Gym-MiniGrid/minigrid/envs/wfc/graphtransforms.py

from __future__ import annotations

from collections import OrderedDict, defaultdict
from dataclasses import dataclass
from itertools import product

import networkx as nx
import numpy as np

from minigrid.core.constants import COLOR_TO_IDX, IDX_TO_OBJECT, OBJECT_TO_IDX
from minigrid.minigrid_env import MiniGridEnv


@dataclass
class EdgeDescriptor:
    between: tuple[str, str] | tuple[str]
    structure: str | None = None


# This is maybe general enough to be in utils
class GraphTransforms:
    OBJECT_TO_DENSE_GRAPH_ATTRIBUTE = {
        "empty": ("navigable", "empty"),
        "start": ("navigable", "start"),
        "agent": ("navigable", "start"),
        "goal": ("navigable", "goal"),
        "moss": ("navigable", "moss"),
        "wall": ("non_navigable", "wall"),
        "lava": ("non_navigable", "lava"),
    }

    DENSE_GRAPH_ATTRIBUTE_TO_OBJECT = {
        "empty": "empty",
        "start": "start",
        "goal": "goal",
        "moss": "moss",
        "wall": "wall",
        "lava": "lava",
        "navigable": None,
        "non_navigable": None,
    }

    MINIGRID_COLOR_CONFIG = {
        "empty": None,
        "wall": "grey",
        "agent": "blue",
        "goal": "green",
        "lava": "red",
        "moss": "purple",
    }

    @staticmethod
    def minigrid_to_bitmap(grids):

        layout = grids[..., 0]
        bitmap = np.zeros_like(layout)
        bitmap[layout == 2] = 1
        bitmap = list(bitmap)

        start_pos_id = np.where(layout == 10)
        goal_pos_id = np.where(layout == 8)

        start_pos = []
        goal_pos = []
        for i in range(len(bitmap)):
            bitmap[i] = bitmap[i][1:-1, 1:-1]
            start_pos.append(np.array([start_pos_id[2][i], start_pos_id[1][i]]))
            goal_pos.append(np.array([goal_pos_id[2][i], goal_pos_id[1][i]]))
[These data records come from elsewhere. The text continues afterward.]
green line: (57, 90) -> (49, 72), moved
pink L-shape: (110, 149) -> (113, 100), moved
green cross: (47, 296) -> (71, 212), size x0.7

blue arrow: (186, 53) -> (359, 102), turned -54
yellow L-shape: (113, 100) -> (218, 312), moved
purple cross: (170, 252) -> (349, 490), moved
        return bitmap, start_pos, goal_pos

    @staticmethod
    def minigrid_to_dense_graph(
        minigrids: np.ndarray | list[MiniGridEnv],
        node_attr=None,
        edge_config=None,
    ) -> list[nx.Graph]:
        if isinstance(minigrids[0], np.ndarray):
            minigrids = np.array(minigrids)
            layouts = minigrids[..., 0]
        elif isinstance(minigrids[0], MiniGridEnv):
            layouts = [minigrid.grid.encode()[..., 0] for minigrid in minigrids]
            for i in range(len(minigrids)):
                layouts[i][tuple(minigrids[i].agent_pos)] = OBJECT_TO_IDX["agent"]
            layouts = np.array(layouts)
        else:
            raise TypeError(
                f"minigrids must be of type List[np.ndarray], List[MiniGridEnv], "
                f"List[MultiGridEnv], not {type(minigrids[0])}"
            )
        graphs, _ = GraphTransforms.minigrid_layout_to_dense_graph(
            layouts, remove_border=True, node_attr=node_attr, edge_config=edge_config
        )
        return graphs

    @staticmethod
    def minigrid_layout_to_dense_graph(
        layouts: np.ndarray, remove_border=True, node_attr=None, edge_config=None
    ) -> tuple[list[nx.Graph], dict[str, list[nx.Graph]]]:

        assert (
            layouts.ndim == 3
        ), f"Wrong dimensions for minigrid layout, expected 3 dimensions, got {layouts.ndim}."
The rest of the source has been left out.